I get paid to go and shoot anything I want, with a camera worth more than a Mercedes? Sounded like the dream assignment to me.
Except for the fact that my current schedule made it all but impossible to fit it in. Here’s what they wanted:
1. They wanted a BTS video as well.
2. They needed both photos and video edited and delivered by next week, before the launch of the camera
3. Within that week you need to find a suitable subject, and get said subject approved and booked
4. Oh and we are having a landscape photographer use the camera this week as well, so you’ll have to schedule your shoot around his shoot
It sounded ok up to that point, until I realized that it was also the week that I happened to be moving house. Not to mention I had to juggle the several other jobs I had booked in during that week as well.
Shit had hit the mother-flippin’ fan, all at once.
Could I even manage to pull together a shoot worthy of the project, in such a short time? Let alone edit and deliver the photos and video, in between moving house? Was it even ethical for me to take the job, given that I had so much going on and wasn’t even sure I could crowbar the tight schedule into my already insane one? Ah what the hell. I took the job anyway. LOL.
And let me tell you, it was tough getting everything done. My hair was turning grey trying to organize and plan everything in and around packing my life into cardboard boxes. Plans that were made last minute had to be changed at the last-second to accommodate some schedule changes from the subject and the other photographer using the camera. I had to shoot and edit other shoots that were already scheduled during that week.

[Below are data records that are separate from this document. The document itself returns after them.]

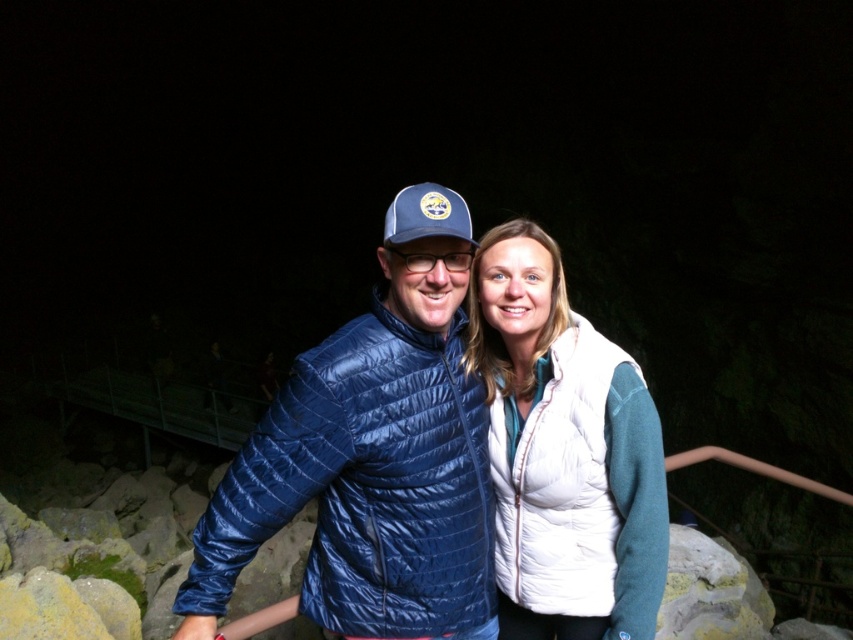 You are a photographer setting up a tripod to capture the two people in the scene. The matte blue puffer jacket at center and the white down vest at center are both at the center. Since you want to ensure both are in focus, which one should you adjust the camera focus to prioritize based on their positions?

The matte blue puffer jacket at center has a lesser height compared to white down vest at center, so you should prioritize focusing on the white down vest at center as it is taller and might be further away, ensuring both are in focus.

Consider the image. You are a photographer trying to capture a photo of the matte blue puffer jacket at center and the white down vest at center. Which of the two is located to the left in the image?

The matte blue puffer jacket at center is positioned on the left side of the white down vest at center, so it is the one located to the left in the image.

You are a photographer trying to capture a closeup of the white down vest at center. You notice a point marked at coordinates (x=564, y=452). Where is this point located in relation to the white down vest at center?

The point at (x=564, y=452) is located on the white down vest at center. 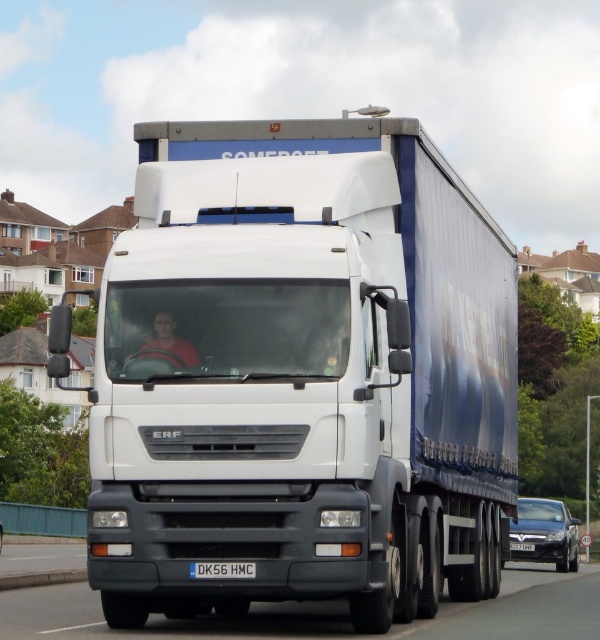 You are a delivery driver who needs to check the license plate of the ERF truck from your current position. The license plate is located at the center of the truck. Given that the black plastic license plate at center is 12.02 meters away from you, can you read the license plate number clearly without moving closer?

The black plastic license plate at center is 12.02 meters away from the viewer. At this distance, it may be difficult to read the license plate number clearly without moving closer.

You are a delivery driver who needs to pass under a low bridge. The white matte truck at center and the black rubber highway at center are in your path. Based on their heights, which one might block your passage?

The white matte truck at center is much taller than the black rubber highway at center, so the white matte truck at center would block your passage under the low bridge.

Still, I managed to organize a shoot with one of the most respected practitioners of the Japanese theatre art of Noh, and things were looking good. All that was left was to go to Kyoto and do the shoot, then go back and have the photos and video edited in the next two days. No problem, except the mover’s trucks were scheduled to arrive the morning after I got back from Kyoto. Needless to say, the only thing I bothered to get set up in my new apartment for a few days was my computer. So, it was a bit of a logistical nightmare and I almost keeled over from the stress of it all but you know what? It was fucking awesome. Every single glorious, stressful moment of it. We freelancers don’t have a lot but we know when to count our blessings. How many times do I get to hold a pre-production Hasselblad? How often do I get the freedom to go out and shoot pretty much anything I want. How many times do I get to work with some freaking amazing practitioners of an ancient and traditional artform?

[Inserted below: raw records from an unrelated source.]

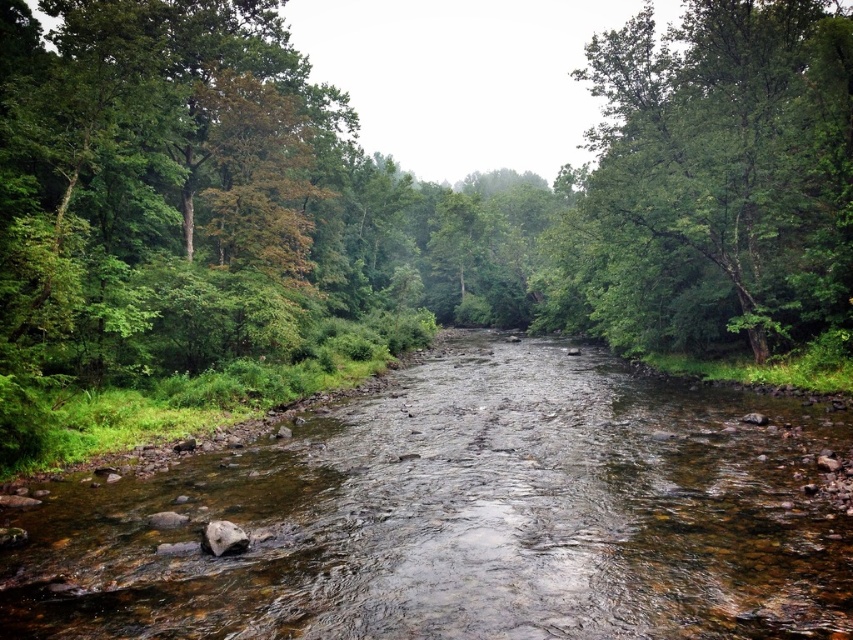 Question: Considering the relative positions of clear water at center and smooth gray rock at lower left in the image provided, where is clear water at center located with respect to smooth gray rock at lower left?

Choices:
 (A) left
 (B) right

Answer: (B)

Question: Estimate the real-world distances between objects in this image. Which object is closer to the smooth gray rock at lower left?

Choices:
 (A) clear water at center
 (B) green leafy forest at center
 (C) green leafy tree at right

Answer: (A)

Question: Which of the following is the farthest from the observer?

Choices:
 (A) (228, 541)
 (B) (38, 122)
 (C) (706, 12)
 (D) (834, 634)

Answer: (C)

Question: Is clear water at center closer to camera compared to green leafy tree at right?

Choices:
 (A) yes
 (B) no

Answer: (A)

Question: Is green leafy forest at center to the left of smooth gray rock at lower left from the viewer's perspective?

Choices:
 (A) no
 (B) yes

Answer: (A)

Question: Which of the following is the closest to the observer?

Choices:
 (A) (236, 548)
 (B) (844, 301)
 (C) (265, 202)
 (D) (605, 483)

Answer: (A)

I nearly killed myself just so I could have that experience. I guess that’s the foundation that the makes the freelance photographer life worth it. Somewhere along the line I decided that the actual journey meant more to me than whatever I had accumulated by the time I reached my final destination. Hell, don’t get me wrong, I freaking love money. Oh boy. But I’m not ok with trading my life doing something I’m not invested in for a steady paycheck. Sure, there’s a lot of drudgework and paperwork involved in staying afloat when you work for yourself, but I put up with all of that because the moments in between all of that crap, when I’m shooting, are sublime.

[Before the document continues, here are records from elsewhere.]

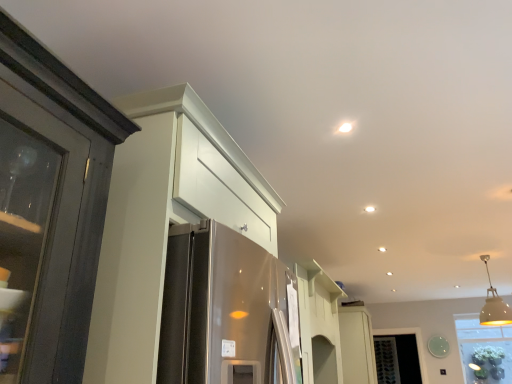 Question: Could you tell me if white glossy cabinet at center, the 1th cabinetry when ordered from back to front, is facing white glossy cabinet at upper left, acting as the 2th cabinetry starting from the back?

Choices:
 (A) no
 (B) yes

Answer: (A)

Question: Can you confirm if white glossy cabinet at center, the first cabinetry positioned from the bottom, is smaller than white glossy cabinet at upper left, the second cabinetry when ordered from bottom to top?

Choices:
 (A) no
 (B) yes

Answer: (B)

Question: From a real-world perspective, is white glossy cabinet at center, which is the 2th cabinetry in front-to-back order, physically above white glossy cabinet at upper left, positioned as the second cabinetry in right-to-left order?

Choices:
 (A) yes
 (B) no

Answer: (B)

Question: Is white glossy cabinet at center, which is the 2th cabinetry in front-to-back order, facing away from white glossy cabinet at upper left, acting as the first cabinetry starting from the front?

I guess that’s something I should never take for granted, even if it means writing myself a lengthy blog post to remind myself of it 😀
Video: Keiichi Kondo
– Hasselblad H5D-50c pre-production
– HCD 4.8/24mm
– HCD 4-5.6/35-90mm
– HC 2.8/80mm
– HC Macro 4/120mm II
– Profoto B1 + standard zoom reflector and 15 degree grid, taped down to a 10cm slit
– Einstein + 4 foot Profot octabox as fill light
– Lumopro LP180 + snoot for accent, or rim, or whatever I needed it for
All three lights were used for every shot except the final group shot of Udaka-san and his sons, in which I swapped out the grid reflector combo for Photek Softlighter.